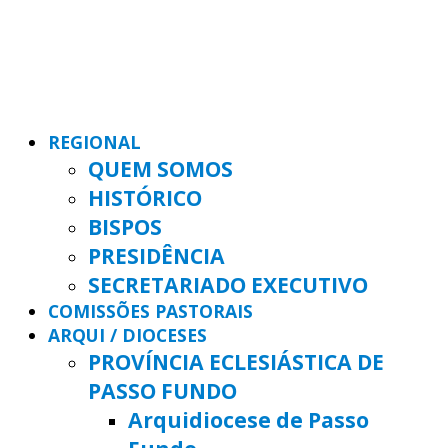
REGIONAL
QUEM SOMOS
HISTÓRICO
BISPOS
PRESIDÊNCIA
SECRETARIADO EXECUTIVO
COMISSÕES PASTORAIS
ARQUI / DIOCESES
PROVÍNCIA ECLESIÁSTICA DE
PASSO FUNDO
Arquidiocese de Passo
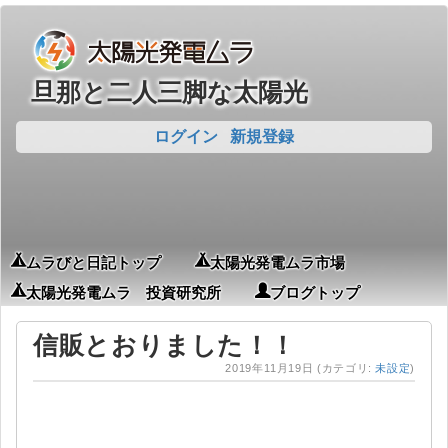
旦那と二人三脚な太陽光
ログイン
新規登録
ムラびと日記トップ
太陽光発電ムラ市場
太陽光発電ムラ 投資研究所
ブログトップ
信販とおりました！！
2019年11月19日
(カテゴリ:
未設定
)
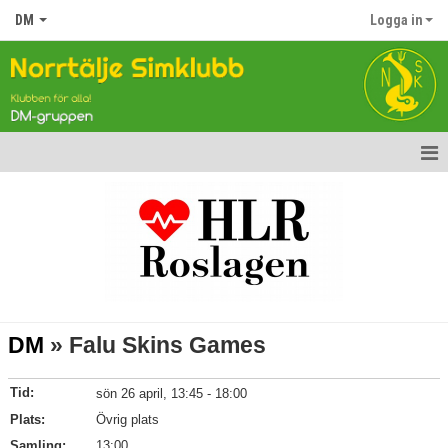
DM
Logga in
Hem
Nyheter
Gruppen
Tävlingar
DM
» Falu Skins Games
Kalender
Tid:
sön 26 april, 13:45 - 18:00
Bildgalleri
Plats:
Övrig plats
Samling:
Dokument
13:00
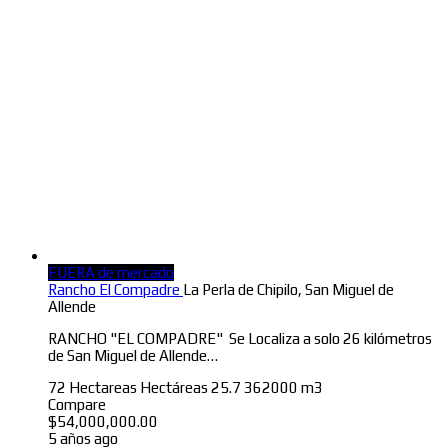
FUERA de mercado
Rancho El Compadre
La Perla de Chipilo, San Miguel de
Allende
RANCHO "EL COMPADRE" Se Localiza a solo 26 kilómetros
de San Miguel de Allende…
72 Hectareas
Hectáreas
25.7
362000 m3
Compare
$
54,000,000.00
5 años ago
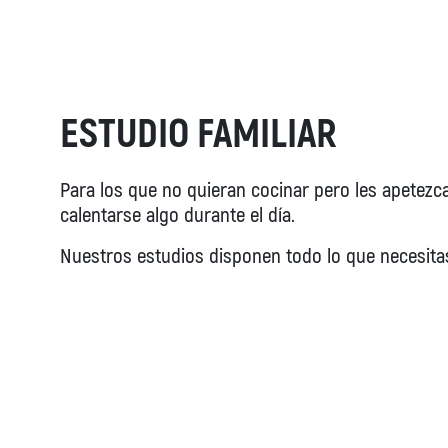
ESTUDIO FAMILIAR
Para los que no quieran cocinar pero les apetezc
calentarse algo durante el día.
Nuestros estudios disponen todo lo que necesita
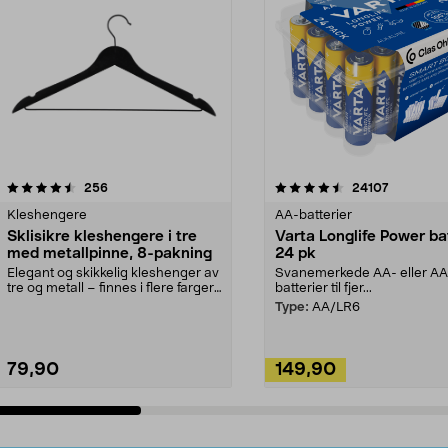
4.5av 5 stjerner
anmeldelser
4.5av 5 stjerner
anmeldels
256
24107
Kleshengere
AA-batterier
Sklisikre kleshengere i tre
Varta Longlife Power ba
med metallpinne, 8-pakning
24 pk
Elegant og skikkelig kleshenger av
Svanemerkede AA- eller A
tre og metall – finnes i flere farger.
batterier til fjer...
Kleshe...
Type:
AA/LR6
79,90
149,90
Legg i handlekurv
Legg i handlekurv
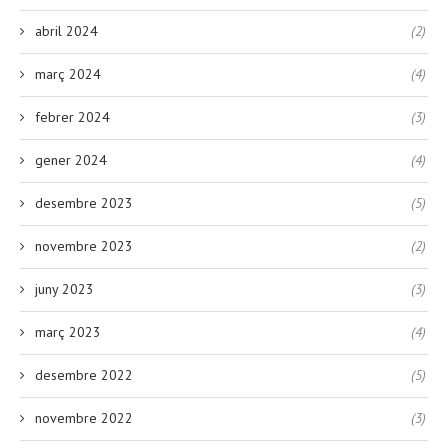
abril 2024
(2)
març 2024
(4)
febrer 2024
(3)
gener 2024
(4)
desembre 2023
(5)
novembre 2023
(2)
juny 2023
(3)
març 2023
(4)
desembre 2022
(5)
novembre 2022
(3)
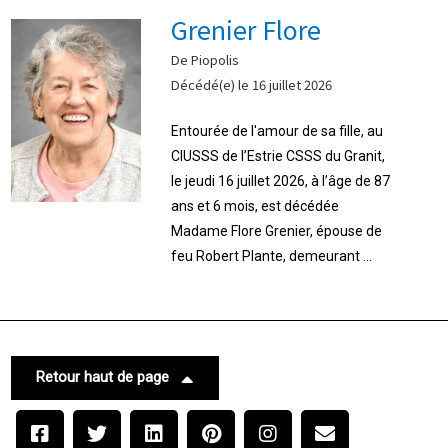
Grenier Flore
De Piopolis
Décédé(e) le 16 juillet 2026
Entourée de l'amour de sa fille, au
CIUSSS de l’Estrie CSSS du Granit,
le jeudi 16 juillet 2026, à l’âge de 87
ans et 6 mois, est décédée
Madame Flore Grenier, épouse de
feu Robert Plante, demeurant ...
Retour haut de page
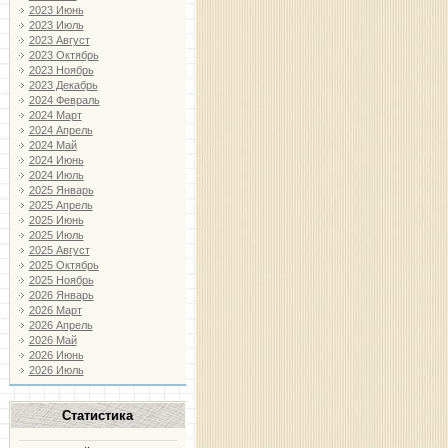
2023 Июнь
2023 Июль
2023 Август
2023 Октябрь
2023 Ноябрь
2023 Декабрь
2024 Февраль
2024 Март
2024 Апрель
2024 Май
2024 Июнь
2024 Июль
2025 Январь
2025 Апрель
2025 Июнь
2025 Июль
2025 Август
2025 Октябрь
2025 Ноябрь
2026 Январь
2026 Март
2026 Апрель
2026 Май
2026 Июнь
2026 Июль
Статистика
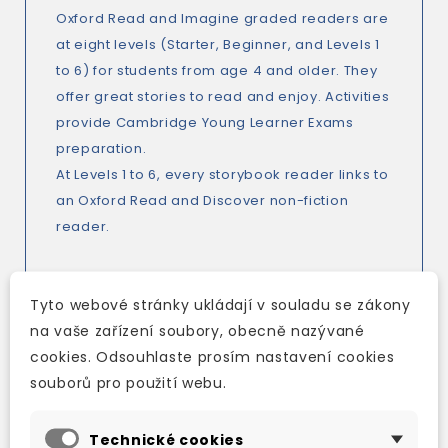
Oxford Read and Imagine graded readers are
at eight levels (Starter, Beginner, and Levels 1
to 6) for students from age 4 and older. They
offer great stories to read and enjoy. Activities
provide Cambridge Young Learner Exams
preparation.
At Levels 1 to 6, every storybook reader links to
an Oxford Read and Discover non-fiction
reader.
Audio in a choice of American and British
Tyto webové stránky ukládají v souladu se zákony
English is available for every reader.
na vaše zařízení soubory, obecně nazývané
At Levels 1 to 6, audio is available
in CD packs
cookies. Odsouhlaste prosím nastavení cookies
for every reader.
souborů pro použití webu.
Ben couldn't wait to play Grandpa's new
computer game - but when he was in the
Technické cookies
game he couldn't leave. Now Ben was in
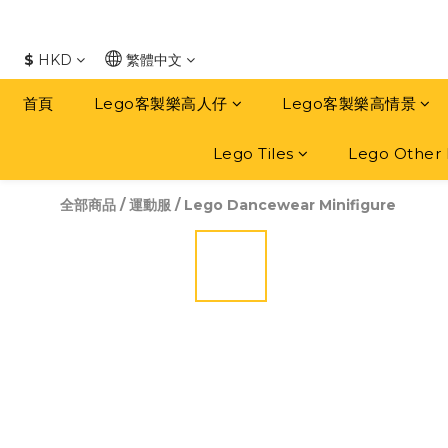
$
HKD
繁體中文
首頁
Lego客製樂高人仔
Lego客製樂高情景
Lego Tiles
Lego Other 
全部商品
/
運動服
/
Lego Dancewear Minifigure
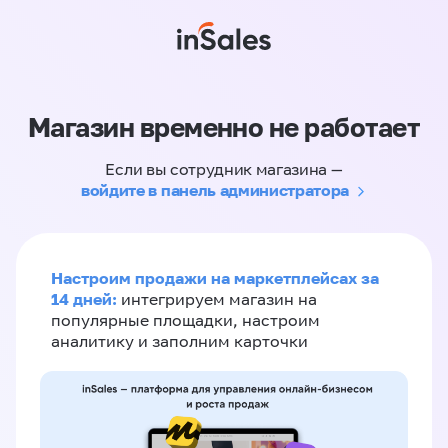
Магазин временно не работает
Если вы сотрудник магазина —
войдите в панель администратора
Настроим продажи на маркетплейсах за
14 дней:
интегрируем магазин на
популярные площадки, настроим
аналитику и заполним карточки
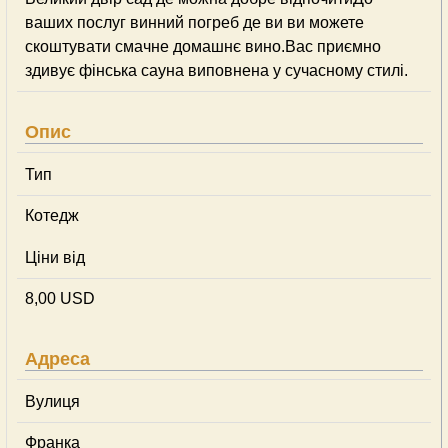
ваших послуг винний погреб де ви ви можете
скоштувати смачне домашнє вино.Вас приємно
здивує фінська сауна виповнена у сучасному стилі.
Опис
Тип
Котедж
Ціни від
8,00 USD
Адреса
Вулиця
Франка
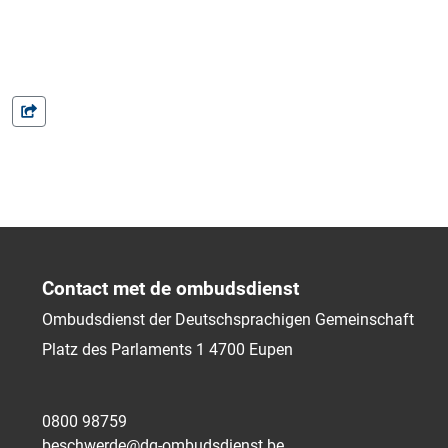
Contact met de ombudsdienst
Ombudsdienst der Deutschsprachigen Gemeinschaft
Platz des Parlaments 1
4700
Eupen
0800 98759
beschwerde@dg-ombudsdienst.be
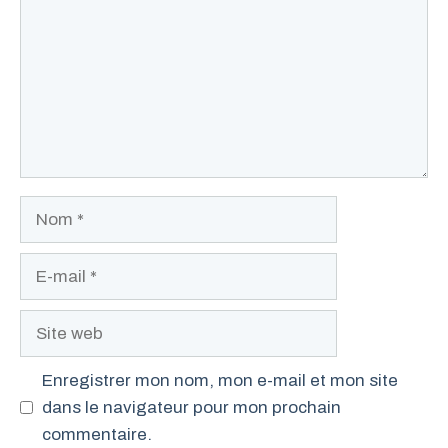
Nom
E-
mail
Site
web
Enregistrer mon nom, mon e-mail et mon site
dans le navigateur pour mon prochain
commentaire.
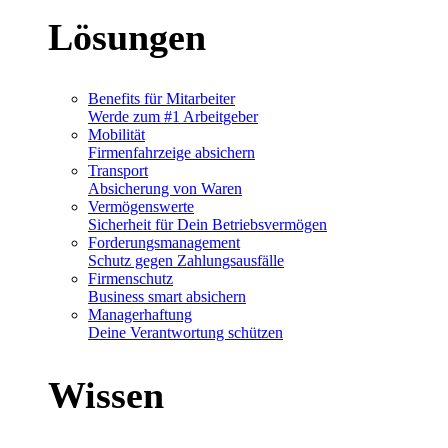
Lösungen
Benefits für Mitarbeiter
Werde zum #1 Arbeitgeber
Mobilität
Firmenfahrzeige absichern
Transport
Absicherung von Waren
Vermögenswerte
Sicherheit für Dein Betriebsvermögen
Forderungsmanagement
Schutz gegen Zahlungsausfälle
Firmenschutz
Business smart absichern
Managerhaftung
Deine Verantwortung schützen
Wissen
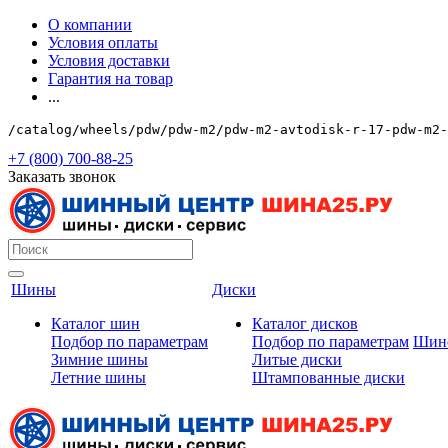
О компании
Условия оплаты
Условия доставки
Гарантия на товар
...
/catalog/wheels/pdw/pdw-m2/pdw-m2-avtodisk-r-17-pdw-m2-
+7 (800) 700-88-25
Заказать звонок
Шины
Диски
Каталог шин
Каталог дисков
Подбор по параметрам
Подбор по параметрам
Шин
Зимние шины
Литые диски
Летние шины
Штампованные диски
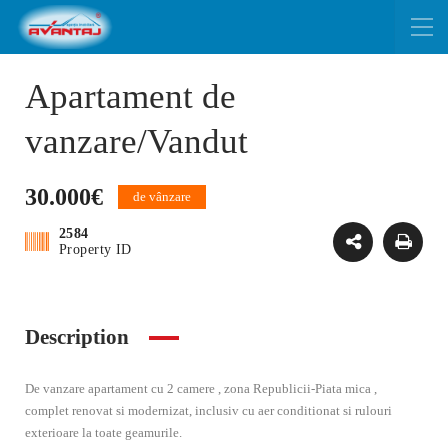
Apartament de
vanzare/Vandut
30.000€
de vânzare
2584
Property ID
Description
De vanzare apartament cu 2 camere , zona Republicii-Piata mica ,
complet renovat si modernizat, inclusiv cu aer conditionat si rulouri
exterioare la toate geamurile.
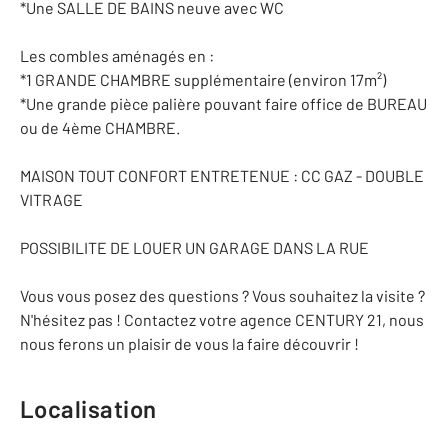
*Une SALLE DE BAINS neuve avec WC
Les combles aménagés en :
*1 GRANDE CHAMBRE supplémentaire (environ 17m²)
*Une grande pièce palière pouvant faire office de BUREAU
ou de 4ème CHAMBRE.
MAISON TOUT CONFORT ENTRETENUE : CC GAZ - DOUBLE
VITRAGE
POSSIBILITE DE LOUER UN GARAGE DANS LA RUE
Vous vous posez des questions ? Vous souhaitez la visite ?
N'hésitez pas ! Contactez votre agence CENTURY 21, nous
nous ferons un plaisir de vous la faire découvrir !
Localisation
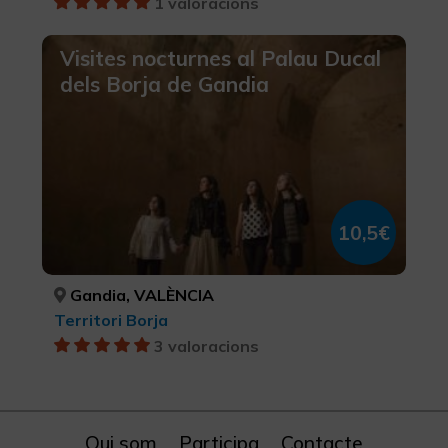
1 valoracions
Visites nocturnes al Palau Ducal
dels Borja de Gandia
10,5€
Gandia, VALÈNCIA
Territori Borja
3 valoracions
Qui som
Participa
Contacte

※ ※ ※

The response must give every line from the material above that holds the string "faire".

RESPONSE BELOW →
*Une grande pièce palière pouvant faire office de BUREAU
nous ferons un plaisir de vous la faire découvrir !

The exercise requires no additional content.